What are the treatment options for a nerve injury?

Treatment of a nerve injury depends on the patient’s medical history, severity of the injury, timing of the injury, and specific nerve involved. Nerves which are contused (due to blunt trauma) or stretched will often recover function gradually on their own, if the nerve injury is not too severe.

Nerves which are cut in two (transected) will probably not recover function unless surgery is performed. Without surgery, the two ends of the nerve have difficulty joining together. Depending on the loss of function and patient desires, surgery may be recommended for a transected nerve.

When a muscle loses its nerve supply, it loses power.  The muscle will slowly deteriorate and decrease in size over time — a process called “atrophy.” After 12-18 months, the muscle loses the potential to recovery function, even if the nerve supply is reconnected at that time. In these cases, the lost muscle function can be substituted by transferring another muscle or tendon in its place. This is called a “tendon transfer” and is discussed with patients with functional loss from a motor nerve injury.

What is involved with nerve repair?

The surgery is typically performed on an outpatient basis using either regional anesthesia or general anesthesia. During surgery, the nerve ends are brought back together and the nerve sheath, or epineurium, is repaired using fine sutures. This is called a “primary repair.” Surgical magnification improves the ability to see the nerve and its tiny internal bundles (fascicles). Injured tendons are also repaired if possible.

If there has been a delay in treatment or if the nerve has been badly injured, it may not be possible to bring the healthy ends of the nerve back together and perform a primary repair. In this case a “nerve graft” can be used to bridge the gap. There are many available sources for nerve graft. The three most common ways to bridge the gap are:

  1. Autografts: An autograft is a nerve taken from the same patient from a different location in the body using another incision.
  2. Allografts: An allograft is a nerve taken from a deceased donor. There is a very small risk of both virus transmission and graft rejection with use of allografts, but they do not require a second incision on the patient.
  3. Synthetic tubes: Synthetic tubes are manufactured conduits designed to guide the reconnection of nerve gaps. They are beneficial because they do not require nerve harvesting from the patient. They are not as effective as autografts in large nerve gaps. There is a small risk of graft rejection with any synthetic material.

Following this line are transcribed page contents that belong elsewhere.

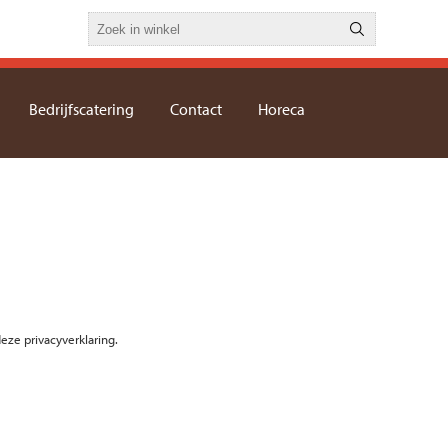
Bedrijfscatering
Contact
Horeca
eze privacyverklaring.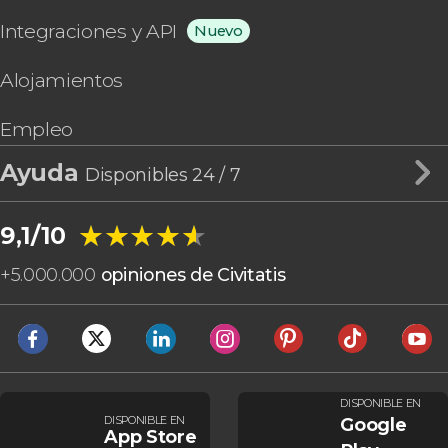
Integraciones y API
Nuevo
Alojamientos
Empleo
Ayuda
Disponibles 24 / 7
★★★★★
★★★★★
9,1/10
+
5.000.000
opiniones de Civitatis
DISPONIBLE EN
DISPONIBLE EN
Google
App Store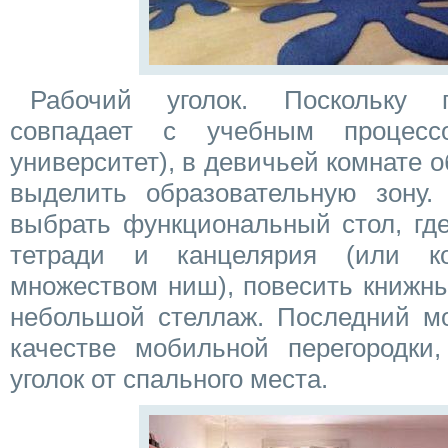
Рабочий уголок. Поскольку 
совпадает с учебным процесс
университет), в девичьей комнате 
выделить образовательную зону. 
выбрать функциональный стол, где
тетради и канцелярия (или к
множеством ниш), повесить книжны
небольшой стеллаж. Последний мо
качестве мобильной перегородки
уголок от спального места.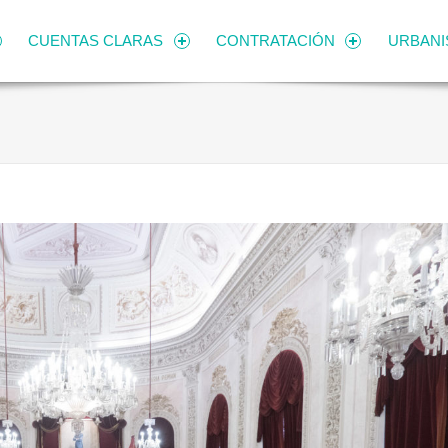
CUENTAS CLARAS
CONTRATACIÓN
URBAN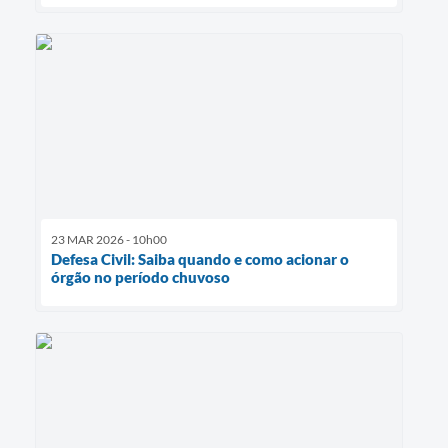
23 MAR 2026 - 10h00
Defesa Civil: Saiba quando e como acionar o
órgão no período chuvoso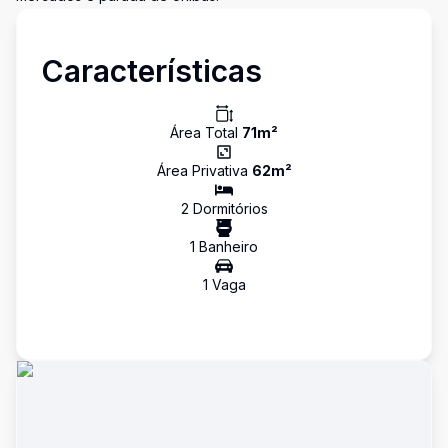
Características
Área Total
71
m²
Área Privativa
62
m²
2
Dormitório
s
1
Banheiro
1
Vaga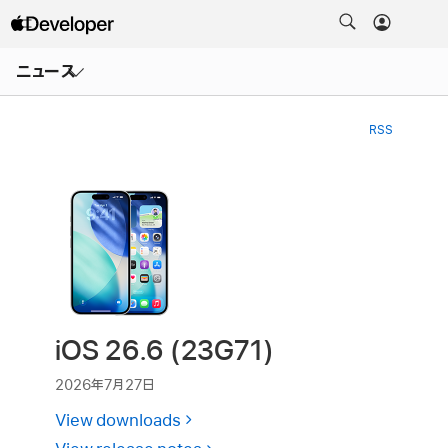
メ
ニ
ニュース
ュ
ー
を
開
RSS
く
iOS 26.6 (23G71)
2026年7月27日
View downloads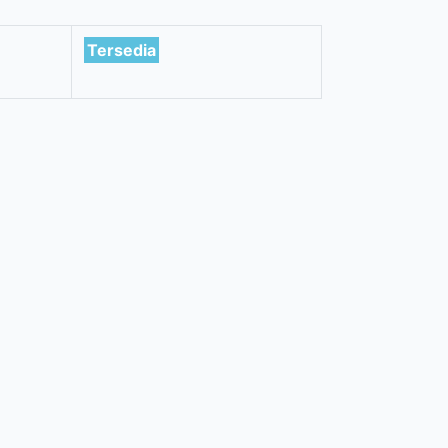
Tersedia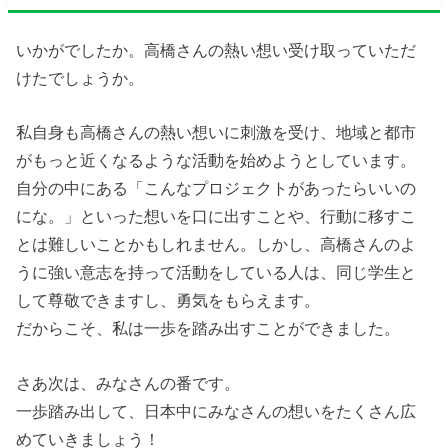
いかがでしたか。高橋さんの熱い想い受け取っていただ
けたでしょうか。
私自身も高橋さんの熱い想いに刺激を受け、地域と都市
がもっと近くなるような活動を始めようとしています。
自分の中にある「こんなプロジェクトがあったらいいの
にな。」といった想いを口に出すことや、行動に移すこ
とは難しいことかもしれません。しかし、高橋さんのよ
うに強い意志を持って活動をしている人は、同じ学生と
して尊敬できますし、勇気をもらえます。
だからこそ、私は一歩を踏み出すことができました。
さあ次は、みなさんの番です。
一歩踏み出して、日本中にみなさんの想いをたくさん広
めていきましょう！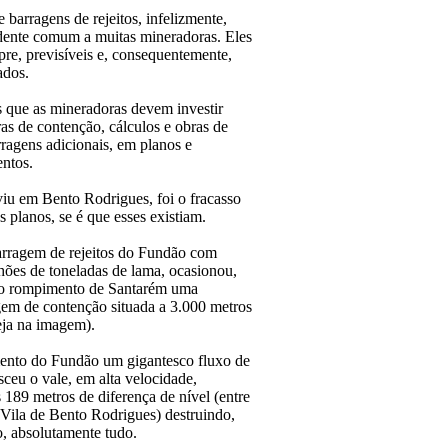
barragens de rejeitos, infelizmente,
dente comum a muitas mineradoras. Eles
pre, previsíveis e, consequentemente,
ados.
s que as mineradoras devem investir
as de contenção, cálculos e obras de
ragens adicionais, em planos e
ntos.
viu em Bento Rodrigues, foi o fracasso
os planos, se é que esses existiam.
arragem de rejeitos do Fundão com
hões de toneladas de lama, ocasionou,
 o rompimento de Santarém uma
em de contenção situada a 3.000 metros
eja na imagem).
nto do Fundão um gigantesco fluxo de
ceu o vale, em alta velocidade,
 189 metros de diferença de nível (entre
 Vila de Bento Rodrigues) destruindo,
, absolutamente tudo.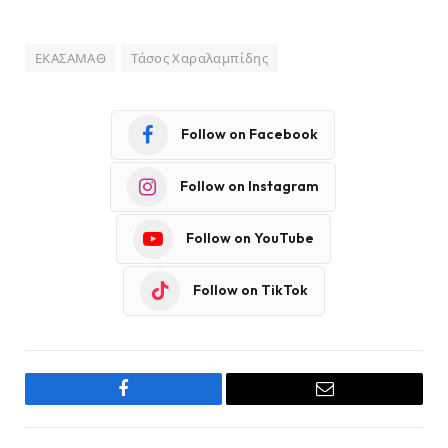
ΕΚΑΣΑΜΑΘ
Τάσος Χαραλαμπίδης
Follow on Facebook
Follow on Instagram
Follow on YouTube
Follow on TikTok
Facebook
Email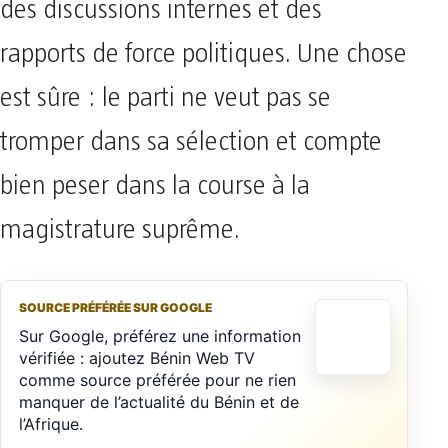
des discussions internes et des
rapports de force politiques. Une chose
est sûre : le parti ne veut pas se
tromper dans sa sélection et compte
bien peser dans la course à la
magistrature suprême.
SOURCE PRÉFÉRÉE SUR GOOGLE
Sur Google, préférez une information
vérifiée : ajoutez Bénin Web TV
comme source préférée pour ne rien
manquer de l’actualité du Bénin et de
l’Afrique.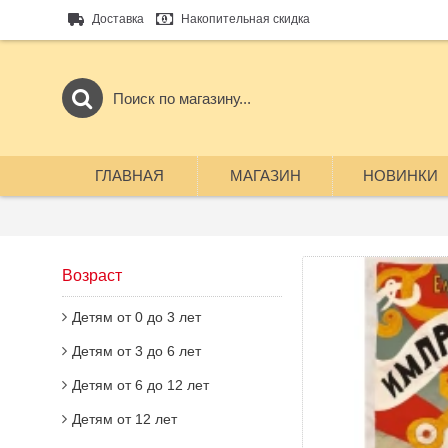
Доставка
Накопительная скидка
ГЛАВНАЯ
МАГАЗИН
НОВИНКИ
Возраст
Детям от 0 до 3 лет
Детям от 3 до 6 лет
Детям от 6 до 12 лет
Детям от 12 лет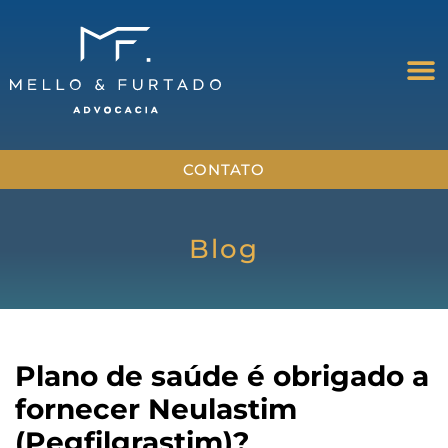
CONTATO
Blog
Plano de saúde é obrigado a
fornecer Neulastim
(Pegfilgrastim)?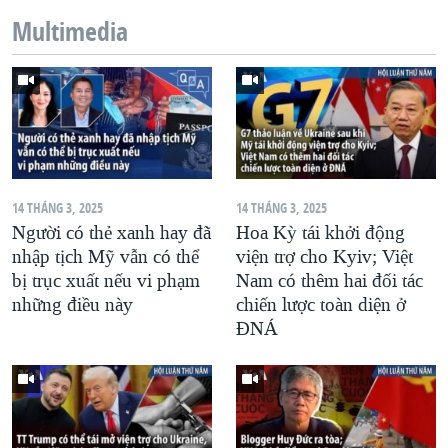
Multimedia
14 THÁNG 3, 2025
14 THÁNG 3, 2025
Người có thẻ xanh hay đã
Hoa Kỳ tái khởi động
nhập tịch Mỹ vẫn có thể
viện trợ cho Kyiv; Việt
bị trục xuất nếu vi phạm
Nam có thêm hai đối tác
những điều này
chiến lược toàn diện ở
ĐNÁ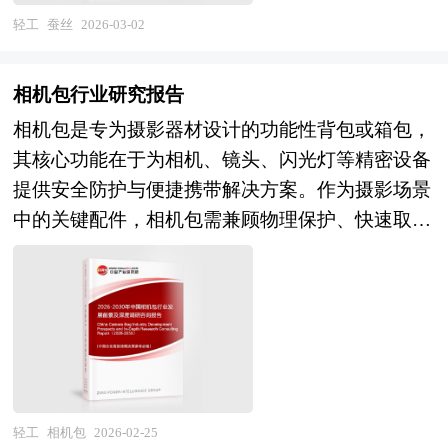
展研究中心、国家海关总署、全国商业信息中心、
电子纱和玻纤布领域实现大规模量产，部分企业突
研究提出综合分析评价，指出优缺点和建议。为了
重要物质载体与丝绸之路的历史见证，蚕丝产业不
轻工
蚕丝
2026-03-02
中国经济景气监测中心、中国行业研究网、国内外
破G75、G37等细纱织造技术，但在NE玻纤（低介
结论的需要，往往还需要加上一些附件，如试验数
仅承载着高端纺织消费与生物材料应用的经济价
相关报刊杂志的基础信息以及睡袋专业研究单位等
电常数）、S玻纤（高强）、D玻纤（低介电损
据、论证材料、计算图表、附图等，以增强可行性
值，更是非物质文化遗产保护、乡村振兴、文化自
公布和提供的大量资料。对我国睡袋的行业现状、
耗）等特种配方玻纤，以及1027、1017等超薄布、
相机包行业研究报告
报告的说服力。 可行性研究是确定建设项目前具
信的重要抓手，其产业属性兼具传统农业的民生基
市场各类经营指标的情况、重点企业状况、区域市
开纤布、扁平纱布等高端织造技术方面仍需攻关；
相机包是专为摄影器材设计的功能性背包或箱包，
有决定性意义的工作，是在投资决策之前，对拟建
础性与现代生物科技的创新性的双重特质。 在市
场发展情况等内容进行详细的阐述和深入的分析，
在下游应用方面，普通FR-4覆铜板用玻纤布需求增
其核心功能在于为相机、镜头、闪光灯等精密设备
项目进行全面技术经济分析论证的科学方法，在投
场竞争日益激烈、新产品层出不穷的今天，要开发
着重对睡袋业务的发展进行详尽深入的分析，并根
速放缓，高频高速覆铜板用低介电玻纤布需求快速
提供安全防护与便捷携带解决方案。作为摄影场景
资管理中，可行性研究是指对拟建项目有关的自
一个新品并能迅速在市场上推广其难度是可想而知
据睡袋行业的政策经济发展环境对睡袋行业潜在的
增长，新能源汽车和风电叶片用复合材料玻纤布需
中的关键配件，相机包需兼顾物理保护、快速取
然、社会、经济、技术等进行调研、分析比较以及
的。只有经过科学的市场分析、消费者分析、竞争
风险和防范建议进行分析。最后提出研究者对睡袋
求旺盛，但高端电子布仍主要依赖进口。与此同
用、空间管理及人体工学等多重需求，其设计需针
预测建成后的社会经济效益。在此基础上，综合论
对手的分析，做到有的放矢，才能使企业开发的新
行业的研究观点，以供投资决策者参考。
时，行业面临下游PCB和覆铜板行业价格竞争向上
对摄影器材的特殊属性进行优化。 相机包强调快
证项目建设的必要性，财务的盈利性，经济上的合
产品立于不败之地。企业在新产品入市前需要对相
游传导、池窑能耗和环保约束趋严、高端产品研发
速取用与操作便利性。多数产品采用顶部开口或侧
理性，技术上的先进性和适应性以及建设条件的可
关产品的市场做整体分析，了解竞争对手的市场状
投入大周期长、细纱织造设备依赖进口等多重挑
边快取设计，配合拉链、磁吸扣或翻盖等开合方
能性和可行性，从而为投资决策提供科学依据。
况，了解消费者的消费状况，给新产品找准市场切
战，部分低端产能面临出清压力，行业集中度提升
式，使摄影师能在不卸包的情况下快速取出设备抓
投资可行性报告咨询服务分为政府审批核准用可行
入点，实现企业预期目标。中研普华通过多个新产
趋势明显。 展望未来，玻纤布产业的发展将深度
拍瞬间。部分高端型号还集成隐藏式三脚架绑带、
性研究报告和融资用可行性研究报告。审批核准用
品上市调查项目的研究，对新品上市前企业找准市
嵌入电子信息材料高端化和新能源复合材料应用拓
外置滤镜袋、电池收纳仓等附件位，或配备防水
的可行性研究报告侧重关注项目的社会经济效益和
轻工
相机包
2026-02-25
场定位和产品定位有着全新的认识。中研普华针对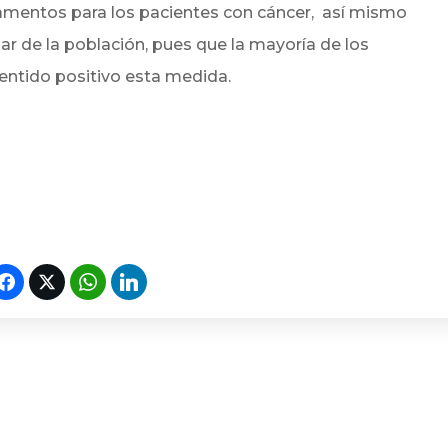
camentos para los pacientes con cáncer, así mismo
ar de la población, pues que la mayoría de los
entido positivo esta medida.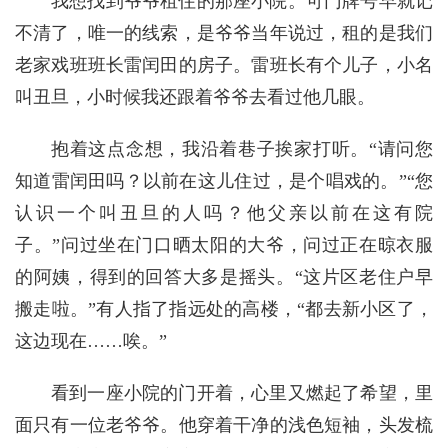
我想找到爷爷租住的那座小院。可门牌号早就记
不清了，唯一的线索，是爷爷当年说过，租的是我们
老家戏班班长雷闰田的房子。雷班长有个儿子，小名
叫丑旦，小时候我还跟着爷爷去看过他几眼。
抱着这点念想，我沿着巷子挨家打听。“请问您
知道雷闰田吗？以前在这儿住过，是个唱戏的。”“您
认识一个叫丑旦的人吗？他父亲以前在这有院
子。”问过坐在门口晒太阳的大爷，问过正在晾衣服
的阿姨，得到的回答大多是摇头。“这片区老住户早
搬走啦。”有人指了指远处的高楼，“都去新小区了，
这边现在……唉。”
看到一座小院的门开着，心里又燃起了希望，里
面只有一位老爷爷。他穿着干净的浅色短袖，头发梳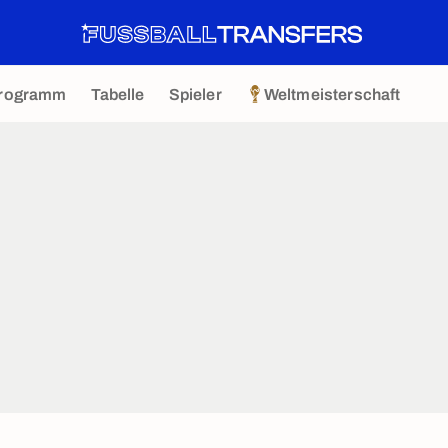
rogramm
Tabelle
Spieler
Weltmeisterschaft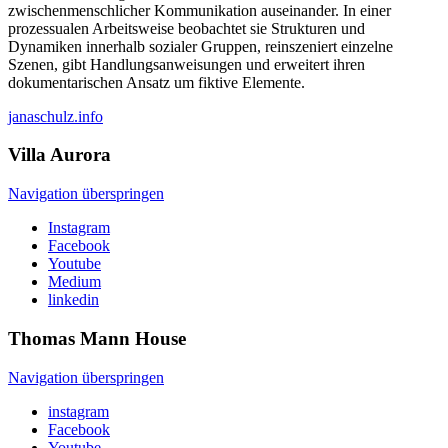
zwischenmenschlicher Kommunikation auseinander. In einer
prozessualen Arbeitsweise beobachtet sie Strukturen und
Dynamiken innerhalb sozialer Gruppen, reinszeniert einzelne
Szenen, gibt Handlungsanweisungen und erweitert ihren
dokumentarischen Ansatz um fiktive Elemente.
janaschulz.info
Villa
Aurora
Navigation überspringen
Instagram
Facebook
Youtube
Medium
linkedin
Thomas Mann
House
Navigation überspringen
instagram
Facebook
Youtube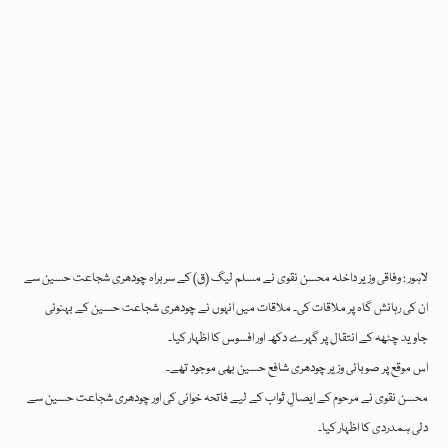
لاہور : وفاقی وزیر داخلہ محسن نقوی نے مسلم لیگ (ق) کے سربراہ چودھری شجاعت حسین سے
ان کی رہائش گاہ پر ملاقات کی۔ ملاقات میں انہوں نے چودھری شجاعت حسین کے بہنوئی
جاوید چٹھہ کے انتقال پر گہرے دکھ اور افسوس کا اظہار کیا۔
اس موقع پر صوبائی وزیر چودھری شافع حسین بھی موجود تھے۔
محسن نقوی نے مرحوم کے ایصالِ ثواب کے لیے فاتحہ خوانی کی اور چودھری شجاعت حسین سے
دلی ہمدردی کا اظہار کیا۔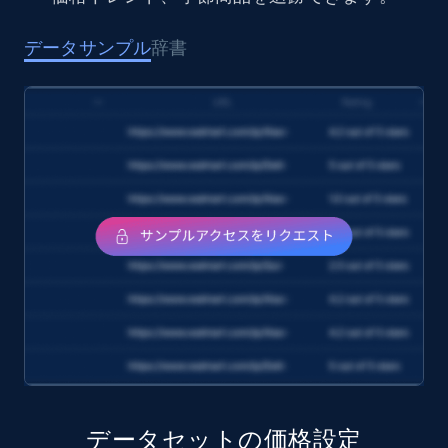
1.6K+
181+
今すぐ購入
データサンプル
辞書
Target
URL, Product id, Title, Product description,
Rating, Reviews count, Initial price, Discount,
and more.
eCommerce
1.3K+
175+
今すぐ購入
Amazon Walmart
URL, Title amazon, Seller name amazon, Brand
データセットの価格設定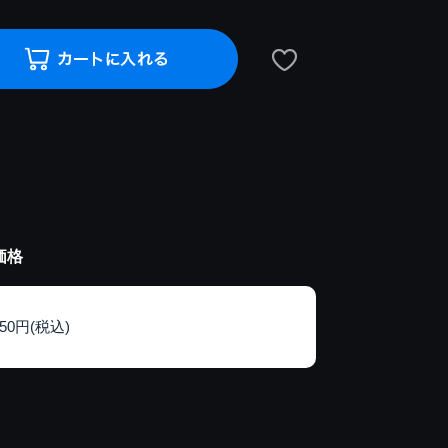
価格
150円(税込)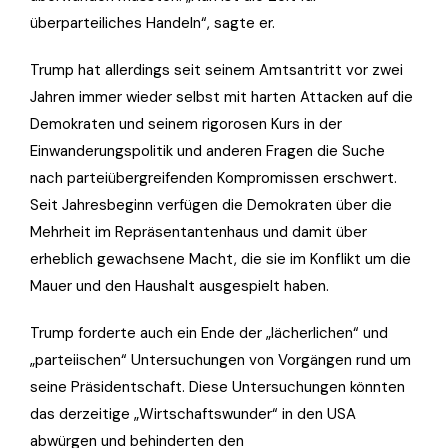
überparteiliches Handeln“, sagte er.
Trump hat allerdings seit seinem Amtsantritt vor zwei
Jahren immer wieder selbst mit harten Attacken auf die
Demokraten und seinem rigorosen Kurs in der
Einwanderungspolitik und anderen Fragen die Suche
nach parteiübergreifenden Kompromissen erschwert.
Seit Jahresbeginn verfügen die Demokraten über die
Mehrheit im Repräsentantenhaus und damit über
erheblich gewachsene Macht, die sie im Konflikt um die
Mauer und den Haushalt ausgespielt haben.
Trump forderte auch ein Ende der „lächerlichen“ und
„parteiischen“ Untersuchungen von Vorgängen rund um
seine Präsidentschaft. Diese Untersuchungen könnten
das derzeitige „Wirtschaftswunder“ in den USA
abwürgen und behinderten den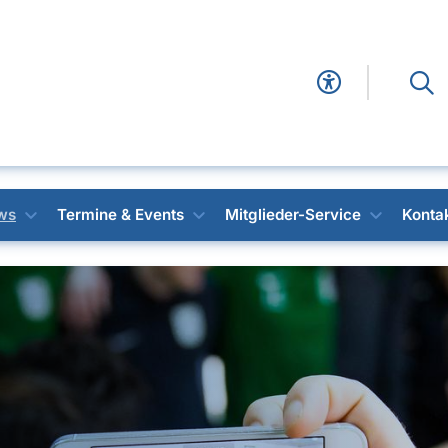
ws
Termine & Events
Mitglieder-Service
Konta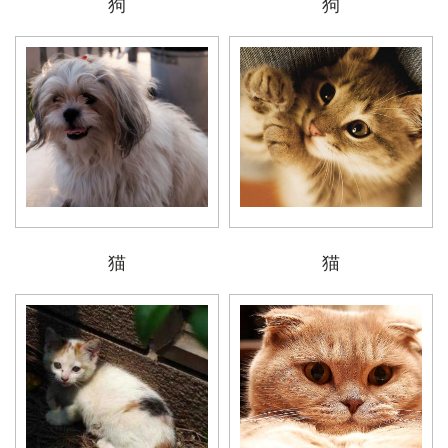
狗
狗
猫
猫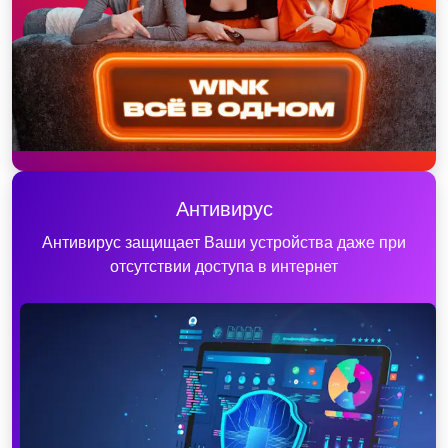
Антивирус
Антивирус защищает Ваши устройства даже при
отсутствии доступа в интернет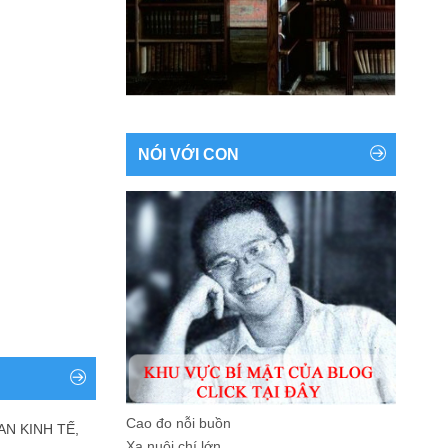
NÓI VỚI CON
Cao đo nỗi buồn
AN KINH TẾ,
Xa nuôi chí lớn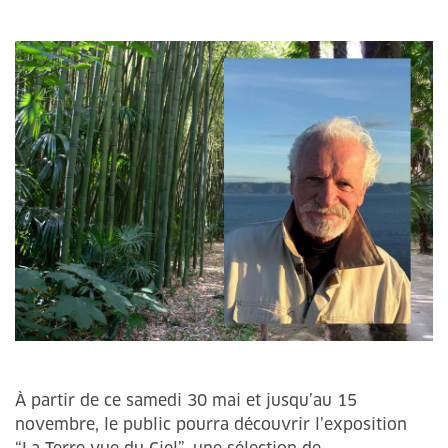
À partir de ce samedi 30 mai et jusqu’au 15
novembre, le public pourra découvrir l’exposition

Large gaps in a nerve are treated with either autografts or allografts. Small gaps in a nerve can be treated with autografts, allografts, or synthetic tubes.

Here is a picture of the operating microscope often used in nerve repairs.


What can I expect after nerve repair?

After the surgery, your hand will be immobilized in a plaster splint to protect the repair. The splint will be removed in our clinic after a few days and a removable splint will be made for you.

Most patients can begin to use their hands for light activities after about 3 weeks. Pain, swelling, and stiffness in the fingers gradually improve slowly over time. Sometimes therapy helps if the fingers and joints become stiff during the treatment.

Nerve repair surgery is not a “quick fix.” Recovery of the nerve is very slow and can take 12 months or more. Recovery time varies among patients, depending on the severity of the injury, patient age, possible complications, and medical history of the patient. The best results from nerve repairs are observed in young children with sharp-cut lacerations. Poorer results are seen in elderly patients with severe crush-type nerve injuries. Most patients are somewhere within this spectrum of injury.

Nerve injuries have challenged even the most skilled surgeons for decades. Repair techniques have advanced over the past few years and outcomes for patients have improved. Nevertheless, many people do not regain 100% nerve function after nerve repair.  However, my goal is to help each patient obtain the best possible result after this significant injury.